Today’s guests not only want their basic needs met, they expect their host to go above and beyond to ensure they have a unique stay. To create loyalty and increase repeat bookings in the age of next-generation experiences, hoteliers and hosts must turbocharge the guest experience and tune into their demands.
At each point of contact, next-gen recognises, acknowledges, and respects an individual. It's an experience that meets the customer where they are and seamlessly guides them through any encounters, with personalisation being at the heart of next-gen customer experience.
What do customers consider a good or bad experience?
A recent survey of more than 4000 global customers has not only shown a positive reaction to increasing digital engagement but has also given the following insights into exactly what customers would consider a good or bad CX.
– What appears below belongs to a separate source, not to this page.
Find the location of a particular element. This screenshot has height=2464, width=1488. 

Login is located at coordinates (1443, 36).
An enjoyable experience generally translates into increased overall satisfaction and customer loyalty, resulting in recommendations to family and friends and continued shopping or engagement with an organisation, however, when an organisation falls short, customer CX can significantly decrease.
Good CX is:
Friendly, helpful and knowledgeable customer representatives (55% of respondents)
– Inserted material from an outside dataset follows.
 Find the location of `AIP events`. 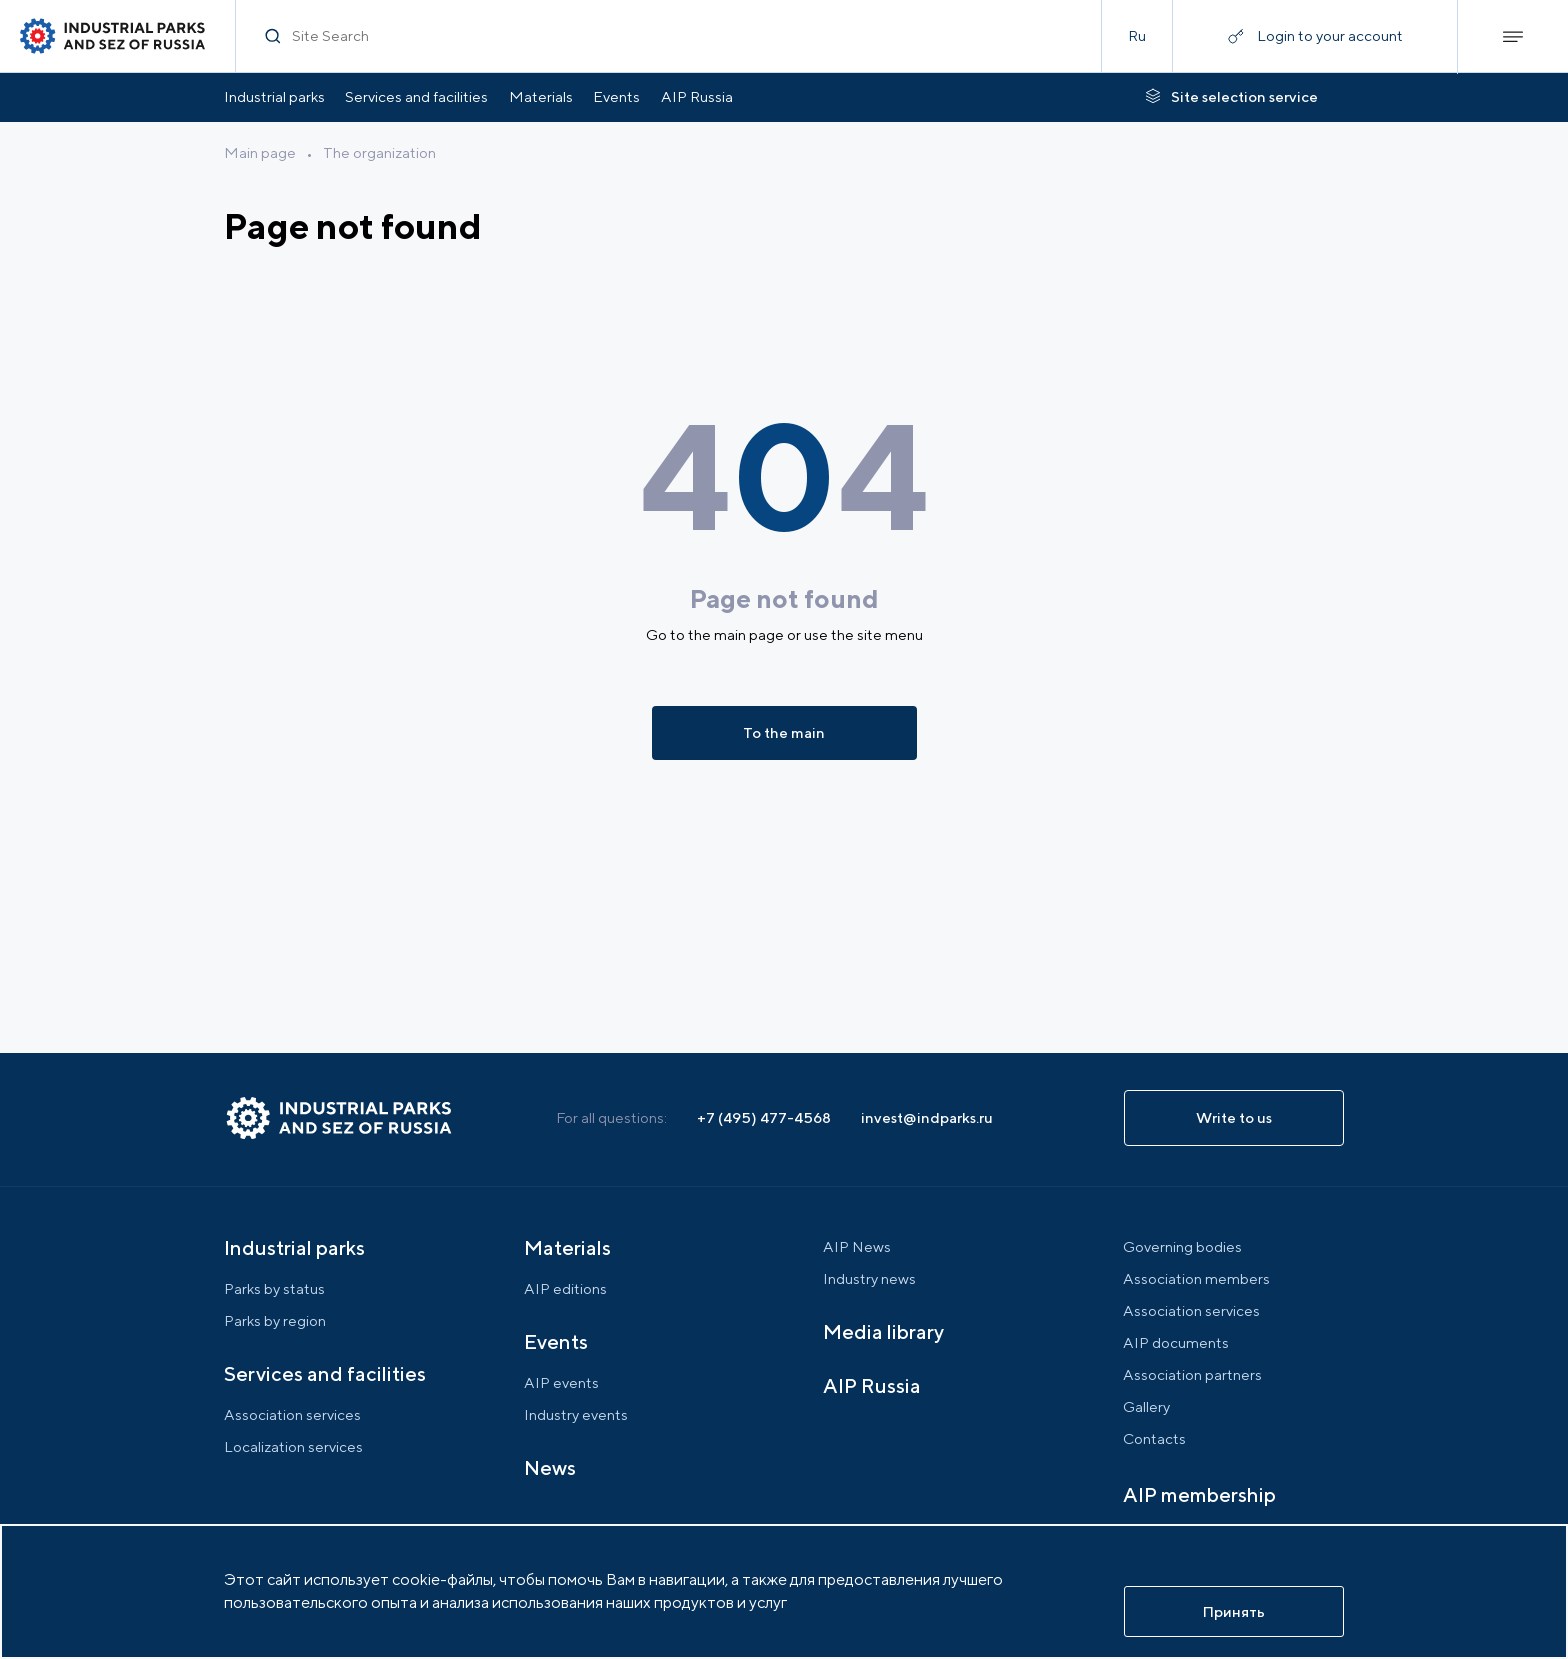 AIP events is located at coordinates (561, 1382).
Responsiveness and fast service (45%)
Communication that informs every step of the way (35%)
Bad CX is:
Being transferred multiple times and having to re-explain oneself (48%)
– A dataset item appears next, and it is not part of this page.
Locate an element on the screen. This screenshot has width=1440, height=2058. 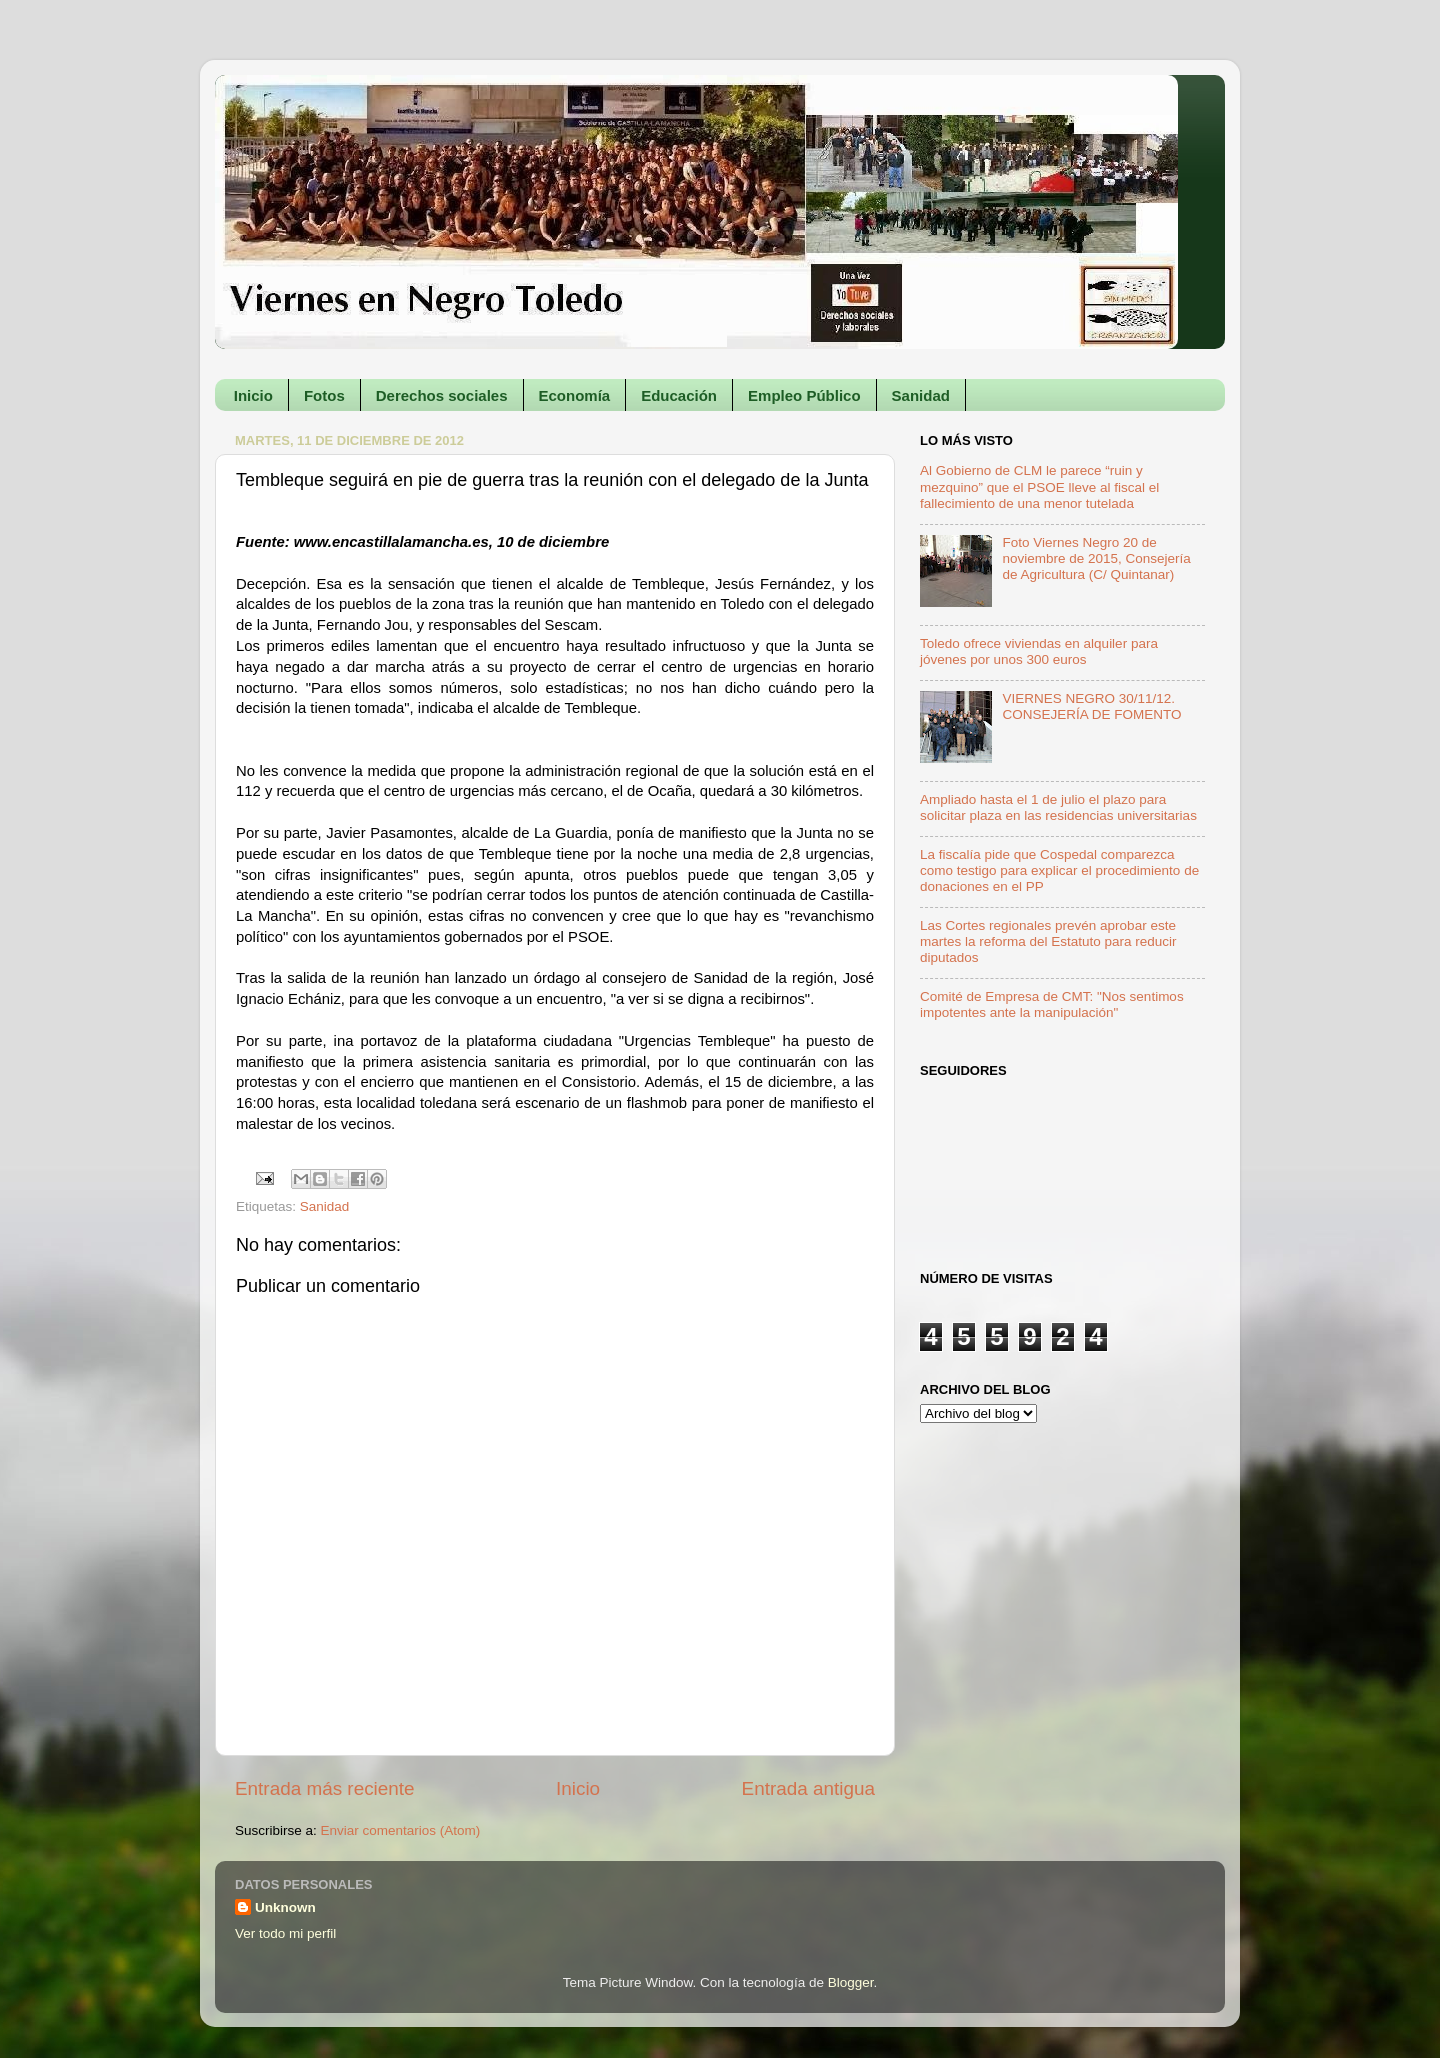 Unknown is located at coordinates (285, 1907).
Being placed on hold (46%)
Having too many steps to navigate (35%)
How to make next-gen experience your priority?
Unleashing the power of a Next Generation Customer Experience isn’t as simple as trying harder and being nicer. That being said, improving and implementing next-gen guest experience does not need to be difficult.
A study by Deloitte has determined three main focuses to get started. First, think big. To get started, an organisation needs to align their future with their existing visions. It is then crucial to focus on high-impact and high-value quick wins. It is important to start small, but iterate often. Being flexible within testing and learning new methods will allow space to adapt quickly when needed.
What will eventually differentiate brands from the competition is deciding how to implement those changes, using a skilful combination of human and artificial intelligence to develop genuine anticipatory experiences that guests don't even know they want yet.